Agentic AI in Practice: Insights from Inform Data
Another breakout session featured Marcus Wilkins, Lead Data Scientist at Inform Data, a company specializing in handling sensitive consumer information. Wilkins explained how to build workflows that incorporate multiple AI agents alongside conventional coding.
He defined chatbots as virtual assistants leveraging machine learning and natural language processing (NLP) to simulate human conversations. However, he highlighted their limitations:
“Traditional chatbots often fail when encountering business-specific terminology, especially if presented with slang or poor grammar. They lack adaptability unless they function as agentic systems.”
Wilkins emphasized that an agentic workflow operates beyond one-time transactions. “It’s like having a team of personal assistants that execute tasks in a logical sequence, refining their output dynamically rather than just responding to a single prompt,” he explained.

What makes an agentic workflow, why is it better than a typical one try transaction?
Wilkins explained, “An agentic workflow is a personal assistant that doesn't just do one task. It can even be a team of personal assistants, depending on how far you build it out.”
“It's a living, thinking workflow that when you interact with it, is going to carry out a series of tasks in order, much like the to-do list can actually generate you a final product instead of just taking your question and giving you a single answer back based on your question.
“It's more like an interactive journey than a single transaction.
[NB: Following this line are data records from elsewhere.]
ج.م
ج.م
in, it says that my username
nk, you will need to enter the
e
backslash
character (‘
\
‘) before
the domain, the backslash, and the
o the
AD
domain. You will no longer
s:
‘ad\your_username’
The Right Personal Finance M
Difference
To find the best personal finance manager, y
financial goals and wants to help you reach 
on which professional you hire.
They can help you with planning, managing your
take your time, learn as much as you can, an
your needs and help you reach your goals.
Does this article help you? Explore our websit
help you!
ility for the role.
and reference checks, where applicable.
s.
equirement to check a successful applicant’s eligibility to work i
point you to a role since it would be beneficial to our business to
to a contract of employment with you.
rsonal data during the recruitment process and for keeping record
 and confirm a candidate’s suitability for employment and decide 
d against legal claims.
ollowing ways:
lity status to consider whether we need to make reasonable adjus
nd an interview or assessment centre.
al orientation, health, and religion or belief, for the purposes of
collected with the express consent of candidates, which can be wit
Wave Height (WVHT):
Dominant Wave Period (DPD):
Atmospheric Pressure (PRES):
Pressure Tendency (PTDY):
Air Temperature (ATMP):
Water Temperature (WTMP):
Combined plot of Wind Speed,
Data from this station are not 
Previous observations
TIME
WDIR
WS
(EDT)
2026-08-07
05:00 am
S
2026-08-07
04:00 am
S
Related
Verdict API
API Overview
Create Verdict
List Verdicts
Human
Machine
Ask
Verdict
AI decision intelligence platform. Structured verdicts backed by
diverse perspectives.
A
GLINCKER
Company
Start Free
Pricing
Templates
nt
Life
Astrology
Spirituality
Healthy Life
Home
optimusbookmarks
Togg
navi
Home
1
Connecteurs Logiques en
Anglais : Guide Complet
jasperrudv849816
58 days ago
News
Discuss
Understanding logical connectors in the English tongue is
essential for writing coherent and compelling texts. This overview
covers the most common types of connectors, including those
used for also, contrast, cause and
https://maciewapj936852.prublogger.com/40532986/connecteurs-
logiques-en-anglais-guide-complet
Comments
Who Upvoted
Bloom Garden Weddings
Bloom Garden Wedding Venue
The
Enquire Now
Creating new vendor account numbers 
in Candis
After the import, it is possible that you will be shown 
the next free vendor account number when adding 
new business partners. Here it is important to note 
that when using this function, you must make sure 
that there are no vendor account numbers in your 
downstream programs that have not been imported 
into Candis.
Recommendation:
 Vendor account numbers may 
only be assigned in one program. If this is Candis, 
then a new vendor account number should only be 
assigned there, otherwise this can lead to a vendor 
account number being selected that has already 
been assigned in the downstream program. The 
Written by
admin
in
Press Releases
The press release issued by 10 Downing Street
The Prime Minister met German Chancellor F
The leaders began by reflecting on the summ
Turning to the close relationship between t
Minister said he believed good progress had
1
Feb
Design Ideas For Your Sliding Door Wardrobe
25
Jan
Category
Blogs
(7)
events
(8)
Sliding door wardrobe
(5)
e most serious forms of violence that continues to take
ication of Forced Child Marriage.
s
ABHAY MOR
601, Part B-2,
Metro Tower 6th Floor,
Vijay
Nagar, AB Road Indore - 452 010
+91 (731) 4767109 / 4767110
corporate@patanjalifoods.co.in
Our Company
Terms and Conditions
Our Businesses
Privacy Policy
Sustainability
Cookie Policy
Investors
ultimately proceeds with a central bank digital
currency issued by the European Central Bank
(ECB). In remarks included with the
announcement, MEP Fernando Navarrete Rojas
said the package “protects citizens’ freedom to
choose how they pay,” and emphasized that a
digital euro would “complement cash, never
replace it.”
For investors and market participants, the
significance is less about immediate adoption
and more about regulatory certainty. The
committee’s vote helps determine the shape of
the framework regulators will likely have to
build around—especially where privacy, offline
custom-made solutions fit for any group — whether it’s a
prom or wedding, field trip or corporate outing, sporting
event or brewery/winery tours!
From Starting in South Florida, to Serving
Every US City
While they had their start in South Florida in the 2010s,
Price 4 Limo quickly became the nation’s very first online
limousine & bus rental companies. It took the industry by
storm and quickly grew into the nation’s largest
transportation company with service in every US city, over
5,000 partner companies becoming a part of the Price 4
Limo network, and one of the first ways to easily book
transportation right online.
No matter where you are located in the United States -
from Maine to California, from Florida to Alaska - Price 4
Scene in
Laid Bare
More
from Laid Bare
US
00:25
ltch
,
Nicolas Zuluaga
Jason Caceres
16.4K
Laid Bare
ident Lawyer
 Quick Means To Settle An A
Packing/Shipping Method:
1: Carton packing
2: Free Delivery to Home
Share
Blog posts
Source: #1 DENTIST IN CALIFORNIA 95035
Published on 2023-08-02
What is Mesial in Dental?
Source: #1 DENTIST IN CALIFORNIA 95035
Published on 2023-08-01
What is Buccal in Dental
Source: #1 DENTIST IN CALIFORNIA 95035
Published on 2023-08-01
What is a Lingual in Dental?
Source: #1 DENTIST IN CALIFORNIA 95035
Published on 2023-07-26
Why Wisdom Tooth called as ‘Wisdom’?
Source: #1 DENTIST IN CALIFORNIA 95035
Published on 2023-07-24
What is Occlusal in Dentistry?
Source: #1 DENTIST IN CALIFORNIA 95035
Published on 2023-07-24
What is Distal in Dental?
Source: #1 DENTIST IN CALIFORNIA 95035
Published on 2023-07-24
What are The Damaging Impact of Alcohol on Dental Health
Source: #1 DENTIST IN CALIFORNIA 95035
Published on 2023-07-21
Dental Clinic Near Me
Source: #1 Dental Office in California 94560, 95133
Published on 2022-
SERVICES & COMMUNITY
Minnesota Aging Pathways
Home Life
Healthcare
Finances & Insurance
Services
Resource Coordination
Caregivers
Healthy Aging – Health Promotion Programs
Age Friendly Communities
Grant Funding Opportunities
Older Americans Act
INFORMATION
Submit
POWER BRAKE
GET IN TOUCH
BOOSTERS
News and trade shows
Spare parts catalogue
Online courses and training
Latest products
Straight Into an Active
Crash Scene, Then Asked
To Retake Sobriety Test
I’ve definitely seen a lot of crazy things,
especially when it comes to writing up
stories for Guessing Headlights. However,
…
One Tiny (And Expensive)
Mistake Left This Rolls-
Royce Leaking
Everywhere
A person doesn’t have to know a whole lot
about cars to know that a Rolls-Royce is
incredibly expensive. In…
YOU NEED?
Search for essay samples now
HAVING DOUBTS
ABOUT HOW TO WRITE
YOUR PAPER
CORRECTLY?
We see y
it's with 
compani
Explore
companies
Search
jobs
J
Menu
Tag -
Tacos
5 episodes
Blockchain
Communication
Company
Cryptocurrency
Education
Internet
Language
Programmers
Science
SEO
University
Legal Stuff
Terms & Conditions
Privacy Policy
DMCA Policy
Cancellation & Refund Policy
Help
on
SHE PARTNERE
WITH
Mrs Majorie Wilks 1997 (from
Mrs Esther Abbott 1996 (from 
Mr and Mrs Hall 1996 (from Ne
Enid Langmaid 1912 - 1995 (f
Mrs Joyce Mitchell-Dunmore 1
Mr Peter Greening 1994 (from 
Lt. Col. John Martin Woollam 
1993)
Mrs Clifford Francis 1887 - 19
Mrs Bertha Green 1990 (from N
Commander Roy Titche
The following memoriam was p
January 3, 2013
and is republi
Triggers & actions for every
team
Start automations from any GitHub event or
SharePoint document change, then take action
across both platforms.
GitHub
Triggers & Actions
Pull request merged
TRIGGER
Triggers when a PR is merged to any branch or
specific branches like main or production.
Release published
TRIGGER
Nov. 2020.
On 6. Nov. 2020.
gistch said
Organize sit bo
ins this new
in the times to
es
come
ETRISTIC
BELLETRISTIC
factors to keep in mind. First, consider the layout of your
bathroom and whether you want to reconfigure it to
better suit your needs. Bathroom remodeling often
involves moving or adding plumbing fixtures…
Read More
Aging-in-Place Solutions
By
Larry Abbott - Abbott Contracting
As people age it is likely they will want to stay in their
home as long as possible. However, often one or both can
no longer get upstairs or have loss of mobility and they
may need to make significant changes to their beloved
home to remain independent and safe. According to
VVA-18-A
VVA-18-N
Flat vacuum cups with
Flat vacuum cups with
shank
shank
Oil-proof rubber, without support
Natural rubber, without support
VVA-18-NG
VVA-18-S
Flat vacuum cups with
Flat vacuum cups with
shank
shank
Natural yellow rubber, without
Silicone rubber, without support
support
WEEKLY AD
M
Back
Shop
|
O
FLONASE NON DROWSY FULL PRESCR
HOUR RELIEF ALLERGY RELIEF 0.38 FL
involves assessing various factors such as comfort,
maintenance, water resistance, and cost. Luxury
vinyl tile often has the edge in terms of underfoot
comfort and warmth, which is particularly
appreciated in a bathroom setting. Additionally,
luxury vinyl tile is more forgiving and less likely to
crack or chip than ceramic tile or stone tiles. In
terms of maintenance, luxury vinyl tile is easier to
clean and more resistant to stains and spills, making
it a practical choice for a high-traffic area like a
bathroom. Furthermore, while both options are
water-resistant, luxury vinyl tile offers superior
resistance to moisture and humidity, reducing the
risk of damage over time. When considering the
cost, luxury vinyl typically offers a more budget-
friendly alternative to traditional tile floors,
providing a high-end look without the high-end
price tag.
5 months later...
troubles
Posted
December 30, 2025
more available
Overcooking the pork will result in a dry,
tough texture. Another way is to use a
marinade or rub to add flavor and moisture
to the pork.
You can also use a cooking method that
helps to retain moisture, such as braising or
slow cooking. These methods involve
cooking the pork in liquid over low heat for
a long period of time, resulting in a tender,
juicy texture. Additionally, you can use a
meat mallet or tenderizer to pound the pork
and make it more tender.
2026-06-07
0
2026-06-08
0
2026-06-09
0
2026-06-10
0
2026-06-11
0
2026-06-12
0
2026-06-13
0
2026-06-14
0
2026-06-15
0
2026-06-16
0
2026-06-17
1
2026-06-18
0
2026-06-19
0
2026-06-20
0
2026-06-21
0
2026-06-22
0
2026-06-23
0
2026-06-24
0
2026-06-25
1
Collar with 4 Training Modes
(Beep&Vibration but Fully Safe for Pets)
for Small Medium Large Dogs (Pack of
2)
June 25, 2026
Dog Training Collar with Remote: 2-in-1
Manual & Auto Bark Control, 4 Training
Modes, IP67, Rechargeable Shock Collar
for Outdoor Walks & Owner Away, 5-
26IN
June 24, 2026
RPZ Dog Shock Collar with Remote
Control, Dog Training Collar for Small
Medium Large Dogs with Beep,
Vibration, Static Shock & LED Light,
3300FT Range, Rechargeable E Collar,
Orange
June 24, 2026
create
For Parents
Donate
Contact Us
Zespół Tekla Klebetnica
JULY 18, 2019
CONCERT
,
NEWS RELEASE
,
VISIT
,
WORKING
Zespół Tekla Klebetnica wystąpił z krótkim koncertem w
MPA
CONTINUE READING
So it's going to think along the way. It's going to refine its work,” noted Wilkins.
So, why use agentic? You get fewer mistakes and better outcomes.
“More importantly” Wilkins added, “it allows you to introduce custom business lingo to the workflow.” This third point is currently the biggest reason why the AI industry is so excited about Agentic.
Why Businesses Should (or Shouldn’t) Use Agentic AI
Wilkins outlined key benefits of Agentic AI:
- Reduced errors and improved outcomes.
- Integration of business-specific language into workflows.
- Enhanced adaptability in rapidly changing business environments.
However, he also cautioned against over-reliance on AI. “If you can anticipate every possible task, traditional programming is often more reliable,” he noted.
The importance of complete data when creating agents
A recurring theme at Domopalooza was the importance of high-quality data in AI-driven workflows. “Garbage in, garbage out,” Wilkins warned. “Even the most advanced AI won’t perform well with incomplete or conflicting data.”
Ensuring data integrity through structured datasets and effective prompt-engineering is essential. Security remains another concern, requiring measures to prevent AI from directly handling sensitive information.
When to use Agentic?
Agentic AI offers compelling advantages for business automation, but adoption requires careful planning. Organizations must weigh its benefits against potential risks, ensuring robust data governance and ethical AI deployment.
As Wilkins summarized, “Use Agentic AI when unpredictability is high. Otherwise, traditional programming may still be the best choice.”